Встречаться с бабушкиной соседкой Ёхой Лахерман мне совсем не хотелось из-за её языка. Зайти к ней — это в который раз выслушать, как я обмочил её, когда она взяла меня на руки. Но хочешь не хочешь, а идти пришлось. Ёха взяла хлеб и только спросила, что это, мол, за сумка у меня через плечо.
– Это противогаз, — с гордостью сказал я.
– Противогаз? А что это такое? — заинтересовалась Ёха.
Польщенный её вниманием, я вытащил противогаз из сумки и стал рассказывать обо всём, что знал и о чём нам говорили в школе. Ёха задумалась, а потом спросила:
– Так это выходит, что если надеть на лицо этот резиновый мешок, то ты уже не почувствуешь никакой газ?
– Абсолютно никакой! — сказал я и побежал к товарищам.

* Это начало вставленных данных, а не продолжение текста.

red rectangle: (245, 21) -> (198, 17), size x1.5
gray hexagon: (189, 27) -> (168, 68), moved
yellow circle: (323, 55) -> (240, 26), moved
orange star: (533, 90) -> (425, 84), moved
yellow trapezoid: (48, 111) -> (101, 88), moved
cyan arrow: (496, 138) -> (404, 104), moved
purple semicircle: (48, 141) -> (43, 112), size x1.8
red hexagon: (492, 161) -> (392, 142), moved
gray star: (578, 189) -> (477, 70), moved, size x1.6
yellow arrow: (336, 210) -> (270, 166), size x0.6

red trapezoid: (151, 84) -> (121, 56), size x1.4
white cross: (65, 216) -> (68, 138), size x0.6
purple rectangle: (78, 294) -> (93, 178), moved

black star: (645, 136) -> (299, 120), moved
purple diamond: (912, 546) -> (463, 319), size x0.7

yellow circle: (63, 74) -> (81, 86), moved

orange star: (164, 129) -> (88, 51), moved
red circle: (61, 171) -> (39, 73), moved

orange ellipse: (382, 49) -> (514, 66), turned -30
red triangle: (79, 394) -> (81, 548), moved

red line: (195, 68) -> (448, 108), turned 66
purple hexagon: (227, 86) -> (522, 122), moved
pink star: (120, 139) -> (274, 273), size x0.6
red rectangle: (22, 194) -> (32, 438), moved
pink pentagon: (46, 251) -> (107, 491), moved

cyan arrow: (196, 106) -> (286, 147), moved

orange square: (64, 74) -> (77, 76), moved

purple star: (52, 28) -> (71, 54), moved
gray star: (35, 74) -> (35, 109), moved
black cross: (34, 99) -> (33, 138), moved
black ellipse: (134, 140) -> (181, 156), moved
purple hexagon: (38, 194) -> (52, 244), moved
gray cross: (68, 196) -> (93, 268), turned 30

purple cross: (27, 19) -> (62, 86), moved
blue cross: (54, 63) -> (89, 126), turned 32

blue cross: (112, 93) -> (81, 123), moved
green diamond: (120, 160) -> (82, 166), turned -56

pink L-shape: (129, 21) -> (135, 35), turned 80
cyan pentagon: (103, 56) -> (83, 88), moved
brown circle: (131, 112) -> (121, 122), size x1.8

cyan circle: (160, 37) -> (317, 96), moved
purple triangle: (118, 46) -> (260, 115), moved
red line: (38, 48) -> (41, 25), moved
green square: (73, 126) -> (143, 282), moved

Вечером, когда все сидели за чаем, к нам за спичками зашла Ёха. Мама пригласила её к столу, но она, сославшись на занятость, взяла коробок, поблагодарила и было направилась к двери, но остановилась.
– Вы не знаете, уважаемый Пейсах, — обратилась она к папе, — где я могу достать такой противогаз, как у вас?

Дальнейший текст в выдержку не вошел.